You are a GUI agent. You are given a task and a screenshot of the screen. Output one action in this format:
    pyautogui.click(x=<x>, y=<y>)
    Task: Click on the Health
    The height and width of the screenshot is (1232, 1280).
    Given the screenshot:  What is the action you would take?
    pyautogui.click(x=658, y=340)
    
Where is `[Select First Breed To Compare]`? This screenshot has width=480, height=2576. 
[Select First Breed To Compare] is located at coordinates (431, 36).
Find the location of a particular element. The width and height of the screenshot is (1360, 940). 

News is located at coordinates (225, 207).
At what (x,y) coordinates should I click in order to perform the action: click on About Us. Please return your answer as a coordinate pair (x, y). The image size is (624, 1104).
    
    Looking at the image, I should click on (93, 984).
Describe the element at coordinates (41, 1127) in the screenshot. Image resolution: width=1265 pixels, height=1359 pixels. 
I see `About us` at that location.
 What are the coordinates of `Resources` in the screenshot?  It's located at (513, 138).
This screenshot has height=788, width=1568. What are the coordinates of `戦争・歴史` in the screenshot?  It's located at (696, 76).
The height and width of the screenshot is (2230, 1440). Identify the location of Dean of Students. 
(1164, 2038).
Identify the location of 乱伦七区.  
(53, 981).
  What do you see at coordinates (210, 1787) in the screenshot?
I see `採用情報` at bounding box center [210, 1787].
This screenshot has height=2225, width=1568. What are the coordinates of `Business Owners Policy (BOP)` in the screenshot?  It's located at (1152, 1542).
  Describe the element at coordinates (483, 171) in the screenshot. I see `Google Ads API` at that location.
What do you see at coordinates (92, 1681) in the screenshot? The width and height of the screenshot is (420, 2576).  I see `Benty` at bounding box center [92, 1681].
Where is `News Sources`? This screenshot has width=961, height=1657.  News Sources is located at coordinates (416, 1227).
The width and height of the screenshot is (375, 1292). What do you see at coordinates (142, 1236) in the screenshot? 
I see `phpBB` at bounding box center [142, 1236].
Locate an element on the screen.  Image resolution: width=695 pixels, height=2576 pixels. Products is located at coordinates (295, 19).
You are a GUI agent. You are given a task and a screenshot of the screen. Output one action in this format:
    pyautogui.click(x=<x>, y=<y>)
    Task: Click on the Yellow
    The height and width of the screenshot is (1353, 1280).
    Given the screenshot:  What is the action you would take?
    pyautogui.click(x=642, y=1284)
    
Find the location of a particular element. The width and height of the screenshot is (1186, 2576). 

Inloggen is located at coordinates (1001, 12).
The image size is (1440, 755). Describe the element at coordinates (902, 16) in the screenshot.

## ASSIGNMENT
Transcribe the records exactly as they appear.

## SOLUTION TO THE PROBLEM
You are a GUI agent. You are given a task and a screenshot of the screen. Output one action in this format:
    pyautogui.click(x=<x>, y=<y>)
    Task: Click on the Health
    The height and width of the screenshot is (1232, 1280).
    Given the screenshot:  What is the action you would take?
    pyautogui.click(x=658, y=340)
    
Where is `[Select First Breed To Compare]`? This screenshot has width=480, height=2576. 
[Select First Breed To Compare] is located at coordinates (431, 36).
Find the location of a particular element. The width and height of the screenshot is (1360, 940). 

News is located at coordinates (225, 207).
At what (x,y) coordinates should I click in order to perform the action: click on About Us. Please return your answer as a coordinate pair (x, y). The image size is (624, 1104).
    
    Looking at the image, I should click on (93, 984).
Describe the element at coordinates (41, 1127) in the screenshot. Image resolution: width=1265 pixels, height=1359 pixels. 
I see `About us` at that location.
 What are the coordinates of `Resources` in the screenshot?  It's located at (513, 138).
This screenshot has height=788, width=1568. What are the coordinates of `戦争・歴史` in the screenshot?  It's located at (696, 76).
The height and width of the screenshot is (2230, 1440). Identify the location of Dean of Students. 
(1164, 2038).
Identify the location of 乱伦七区.  
(53, 981).
  What do you see at coordinates (210, 1787) in the screenshot?
I see `採用情報` at bounding box center [210, 1787].
This screenshot has height=2225, width=1568. What are the coordinates of `Business Owners Policy (BOP)` in the screenshot?  It's located at (1152, 1542).
  Describe the element at coordinates (483, 171) in the screenshot. I see `Google Ads API` at that location.
What do you see at coordinates (92, 1681) in the screenshot? The width and height of the screenshot is (420, 2576).  I see `Benty` at bounding box center [92, 1681].
Where is `News Sources`? This screenshot has width=961, height=1657.  News Sources is located at coordinates (416, 1227).
The width and height of the screenshot is (375, 1292). What do you see at coordinates (142, 1236) in the screenshot? 
I see `phpBB` at bounding box center [142, 1236].
Locate an element on the screen.  Image resolution: width=695 pixels, height=2576 pixels. Products is located at coordinates (295, 19).
You are a GUI agent. You are given a task and a screenshot of the screen. Output one action in this format:
    pyautogui.click(x=<x>, y=<y>)
    Task: Click on the Yellow
    The height and width of the screenshot is (1353, 1280).
    Given the screenshot:  What is the action you would take?
    pyautogui.click(x=642, y=1284)
    
Find the location of a particular element. The width and height of the screenshot is (1186, 2576). 

Inloggen is located at coordinates (1001, 12).
The image size is (1440, 755). Describe the element at coordinates (902, 16) in the screenshot.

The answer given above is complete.